L'exemple de Damien a donné naissance en Belgique et à Paris à des mouvements qui se sont inspirés de trois aspects de sa vie : son travail auprès des marginaux, sa détermination à ce que chaque homme et chaque femme puisse trouver son épanouissement personnel et enfin son respect des différences. Des hommes et des femmes consacrent une partie de leur vie à lutter contre la lèpre et la tuberculose dans 16 pays d'Afrique, d'Asie et d'Amérique latine en travaillant avec du personnel local. Des adultes et des enfants s'engagent dans des campagnes annuelles pour financer des recherches scientifiques. Il y a aujourd'hui une opiniâtreté dans le cœur de certains à vouloir venir à bout de ce fléau. Le Vatican ne voit-il donc pas là, dans toutes ces actions, de véritables miracles ?


Une autre question m'interpelle dans le cas de la guérison miraculeuse d'Audrey Toguchi. Qui donc a fait ce miracle, le Père Damien ou Dieu ?

Si c'est le Père Damien, pourquoi n'est-il pas parvenu à faire de guérison pendant sa vie alors que c'était certainement son plus grand désir ? Pourquoi a-t-il attendu cent dix-neuf ans après sa mort pour guérir enfin une personne ? Pourquoi ce miracle ne concerne-t-il pas quelqu'un atteint de la lèpre puisque c'était le but de sa vie ?

Si c'est Dieu qui a guéri Audrey Toguchi, pourquoi privilégie-t-il une personne parmi des milliards d'autres, au nom de Damien, cent dix-neuf ans après la mort de celui-ci, alors qu'Il n'est jamais intervenu de cette façon pendant la vie terrestre du Père Damien ?

Personnellement, je ne peux pas croire en un Dieu d'Amour et de Justice qui guérit l'un mais n'intervient pas face à tant d'autres misères comme l'enfance violée, la maltraitance, la famine, la pauvreté, la guerre… (cfr LPC n°23 août 2007 pages 3-6 ).


Ce qui me choque aussi au sujet de Damien, c'est qu'il avait exprimé son désir d'être enterré à Molokaii, au milieu des siens, ce qui fut fait. Mais, en 1936, son corps fut rapatrié en Belgique et termina son périple à Leuven. Après la cérémonie de béatification par le pape Jean-Paul II le 4 juin 1995, une relique, la main droite du père Damien, a été transférée à Molokaï et y a été enterrée le 22 juillet 1995 à Kalawao. Ce non-respect de la volonté de ce saint homme d'être enterré parmi les siens et le découpage de son corps sont pour moi une tromperie et un manque de respect inqualifiables.

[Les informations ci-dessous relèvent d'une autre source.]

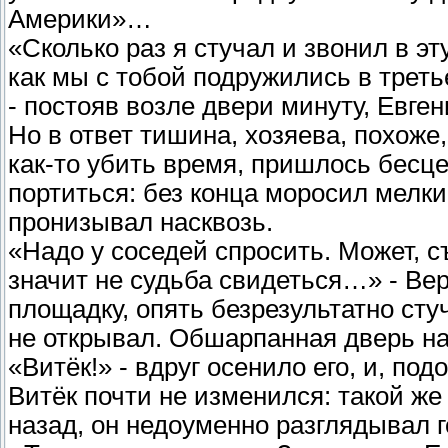
Америки»…
«Сколько раз я стучал и звонил в э
как мы с тобой подружились в треть
- постояв возле двери минуту, Евге
Но в ответ тишина, хозяева, похоже
как-то убить время, пришлось бесце
портиться: без конца моросил мелк
пронизывал насквозь.
«Надо у соседей спросить. Может, с
значит не судьба свидеться…» - Вер
площадку, опять безрезультатно сту
не открывал. Обшарпанная дверь на
«Витёк!» - вдруг осенило его, и, по
Витёк почти не изменился: такой же
назад, он недоуменно разглядывал г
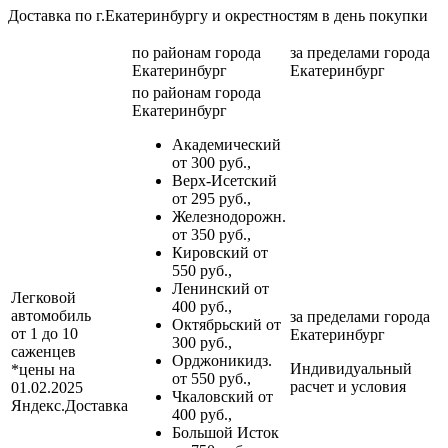
Доставка по г.Екатеринбургу и окрестностям в день покупки
по районам
города
за пределами
города
Екатеринбург
Екатеринбург
по районам
города
Екатеринбург
Академический
от 300 руб.,
Верх-Исетский
от 295 руб.,
Железнодорожн.
от 350 руб.,
Кировский от
550 руб.,
Ленинский от
Легковой
400 руб.,
автомобиль
за пределами
города
Октябрьский от
от 1 до 10
Екатеринбург
300 руб.,
саженцев
Орджоникидз.
Индивидуальный
*цены на
от 550 руб.,
расчет и условия
01.02.2025
Чкаловский от
Яндекс.Доставка
400 руб.,
Большой Исток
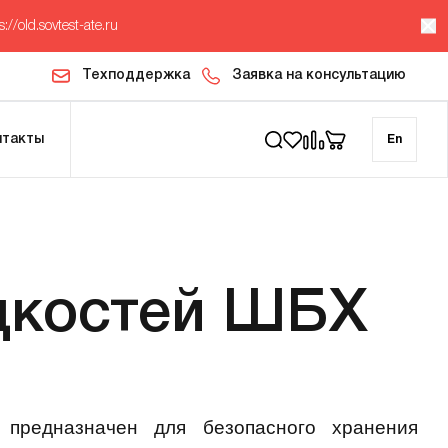
s://old.sovtest-ate.ru
Техподдержка
Заявка на консультацию
нтакты
En
дкостей ШБХ
редназначен для безопасного хранения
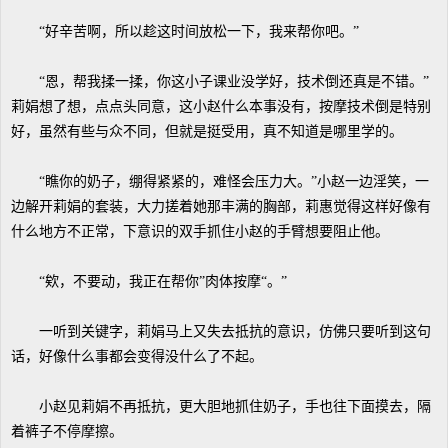
“好辛苦啊，所以趁这时间放松一下，我来帮你吧。”
“恩，帮我揉一揉，你这小子课业没学好，技术倒还真是不错。”
莉娟想了想，点点头同意，这小赵什么本事没有，按摩技术倒是特别
好，虽然有些与众不同，但就是挺受用，真不知道是哪里学的。
“瞧你的奶子，绷得紧紧的，难怪会压力大。”小赵一边淫笑，一
边解开莉娟的套装，大力搓着她那丰满的胸部，莉惠觉得这样好像有
什么地方不正常，下意识的双手抓住小赵的手臂想要阻止他。
“欸，不要动，我正在帮你”肉体按摩“。”
一听到关键字，莉娟马上又失去抵抗的意识，仿佛只要听到这句
话，好像什么事都会变得没什么了不起。
小赵见莉娟不再抵抗，更大胆地抓住奶子，手也往下面摸去，隔
着裤子不停摩擦。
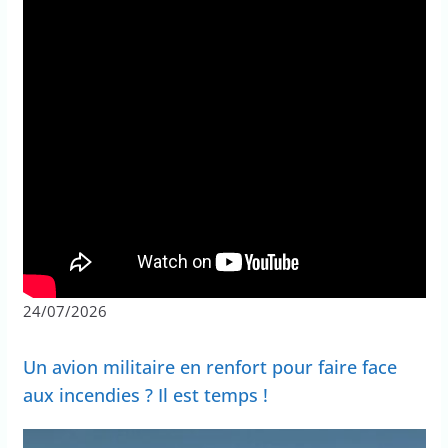
24/07/2026
Un avion militaire en renfort pour faire face
aux incendies ? Il est temps !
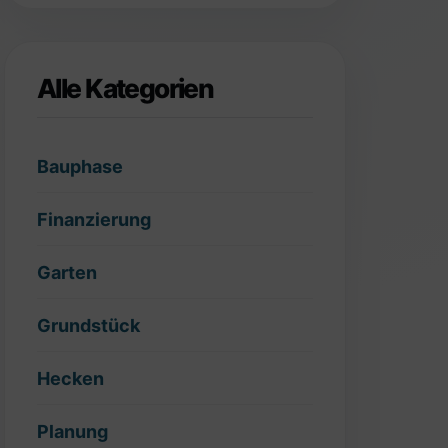
Alle Kategorien
Bauphase
Finanzierung
Garten
Grundstück
Hecken
Planung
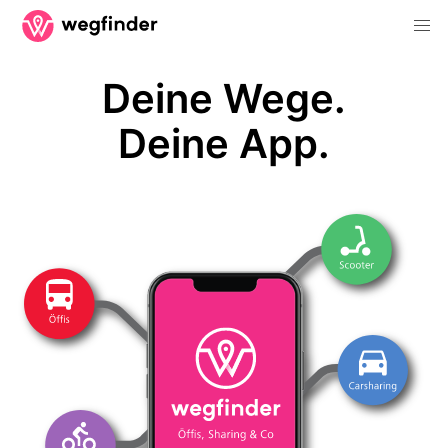
Deine Wege.
Deine App.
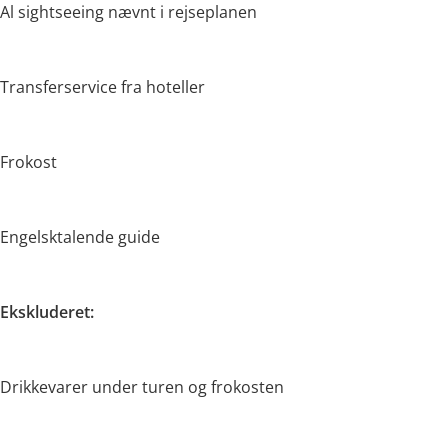
Al sightseeing nævnt i rejseplanen
Transferservice fra hoteller
Frokost
Engelsktalende guide
Ekskluderet:
Drikkevarer under turen og frokosten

Ne serait-il pas temps de remettre à sa juste place le culte des Saints ? La vogue de popularité que connaissent certains saints est indéniable, mais nous devons bien constater que souvent le culte des saints est entaché de rites superstitieux et de trafics d'argent.

Oui, il est bon d'avoir des modèles qui nous montrent comme un miroir l'Amour de Dieu. Il existe autant de chemins de sainteté que de saints. Ceux-ci peuvent nous permettre d'avancer sur notre propre chemin. Ne serait-t-il pas plus honnête et plus riche de sens de nous en tenir à cela, plutôt que de nous faire croire à toutes sortes de manifestations miraculeuses qui engendrent des tractations commerciales : bougies, pèlerinages, intentions de prières payantes, médailles… Là, les saints ne sont plus des modèles de vie qui nous rendent actifs et libres, mais des distributeurs de miracles qui nous rendent passifs et dépendants.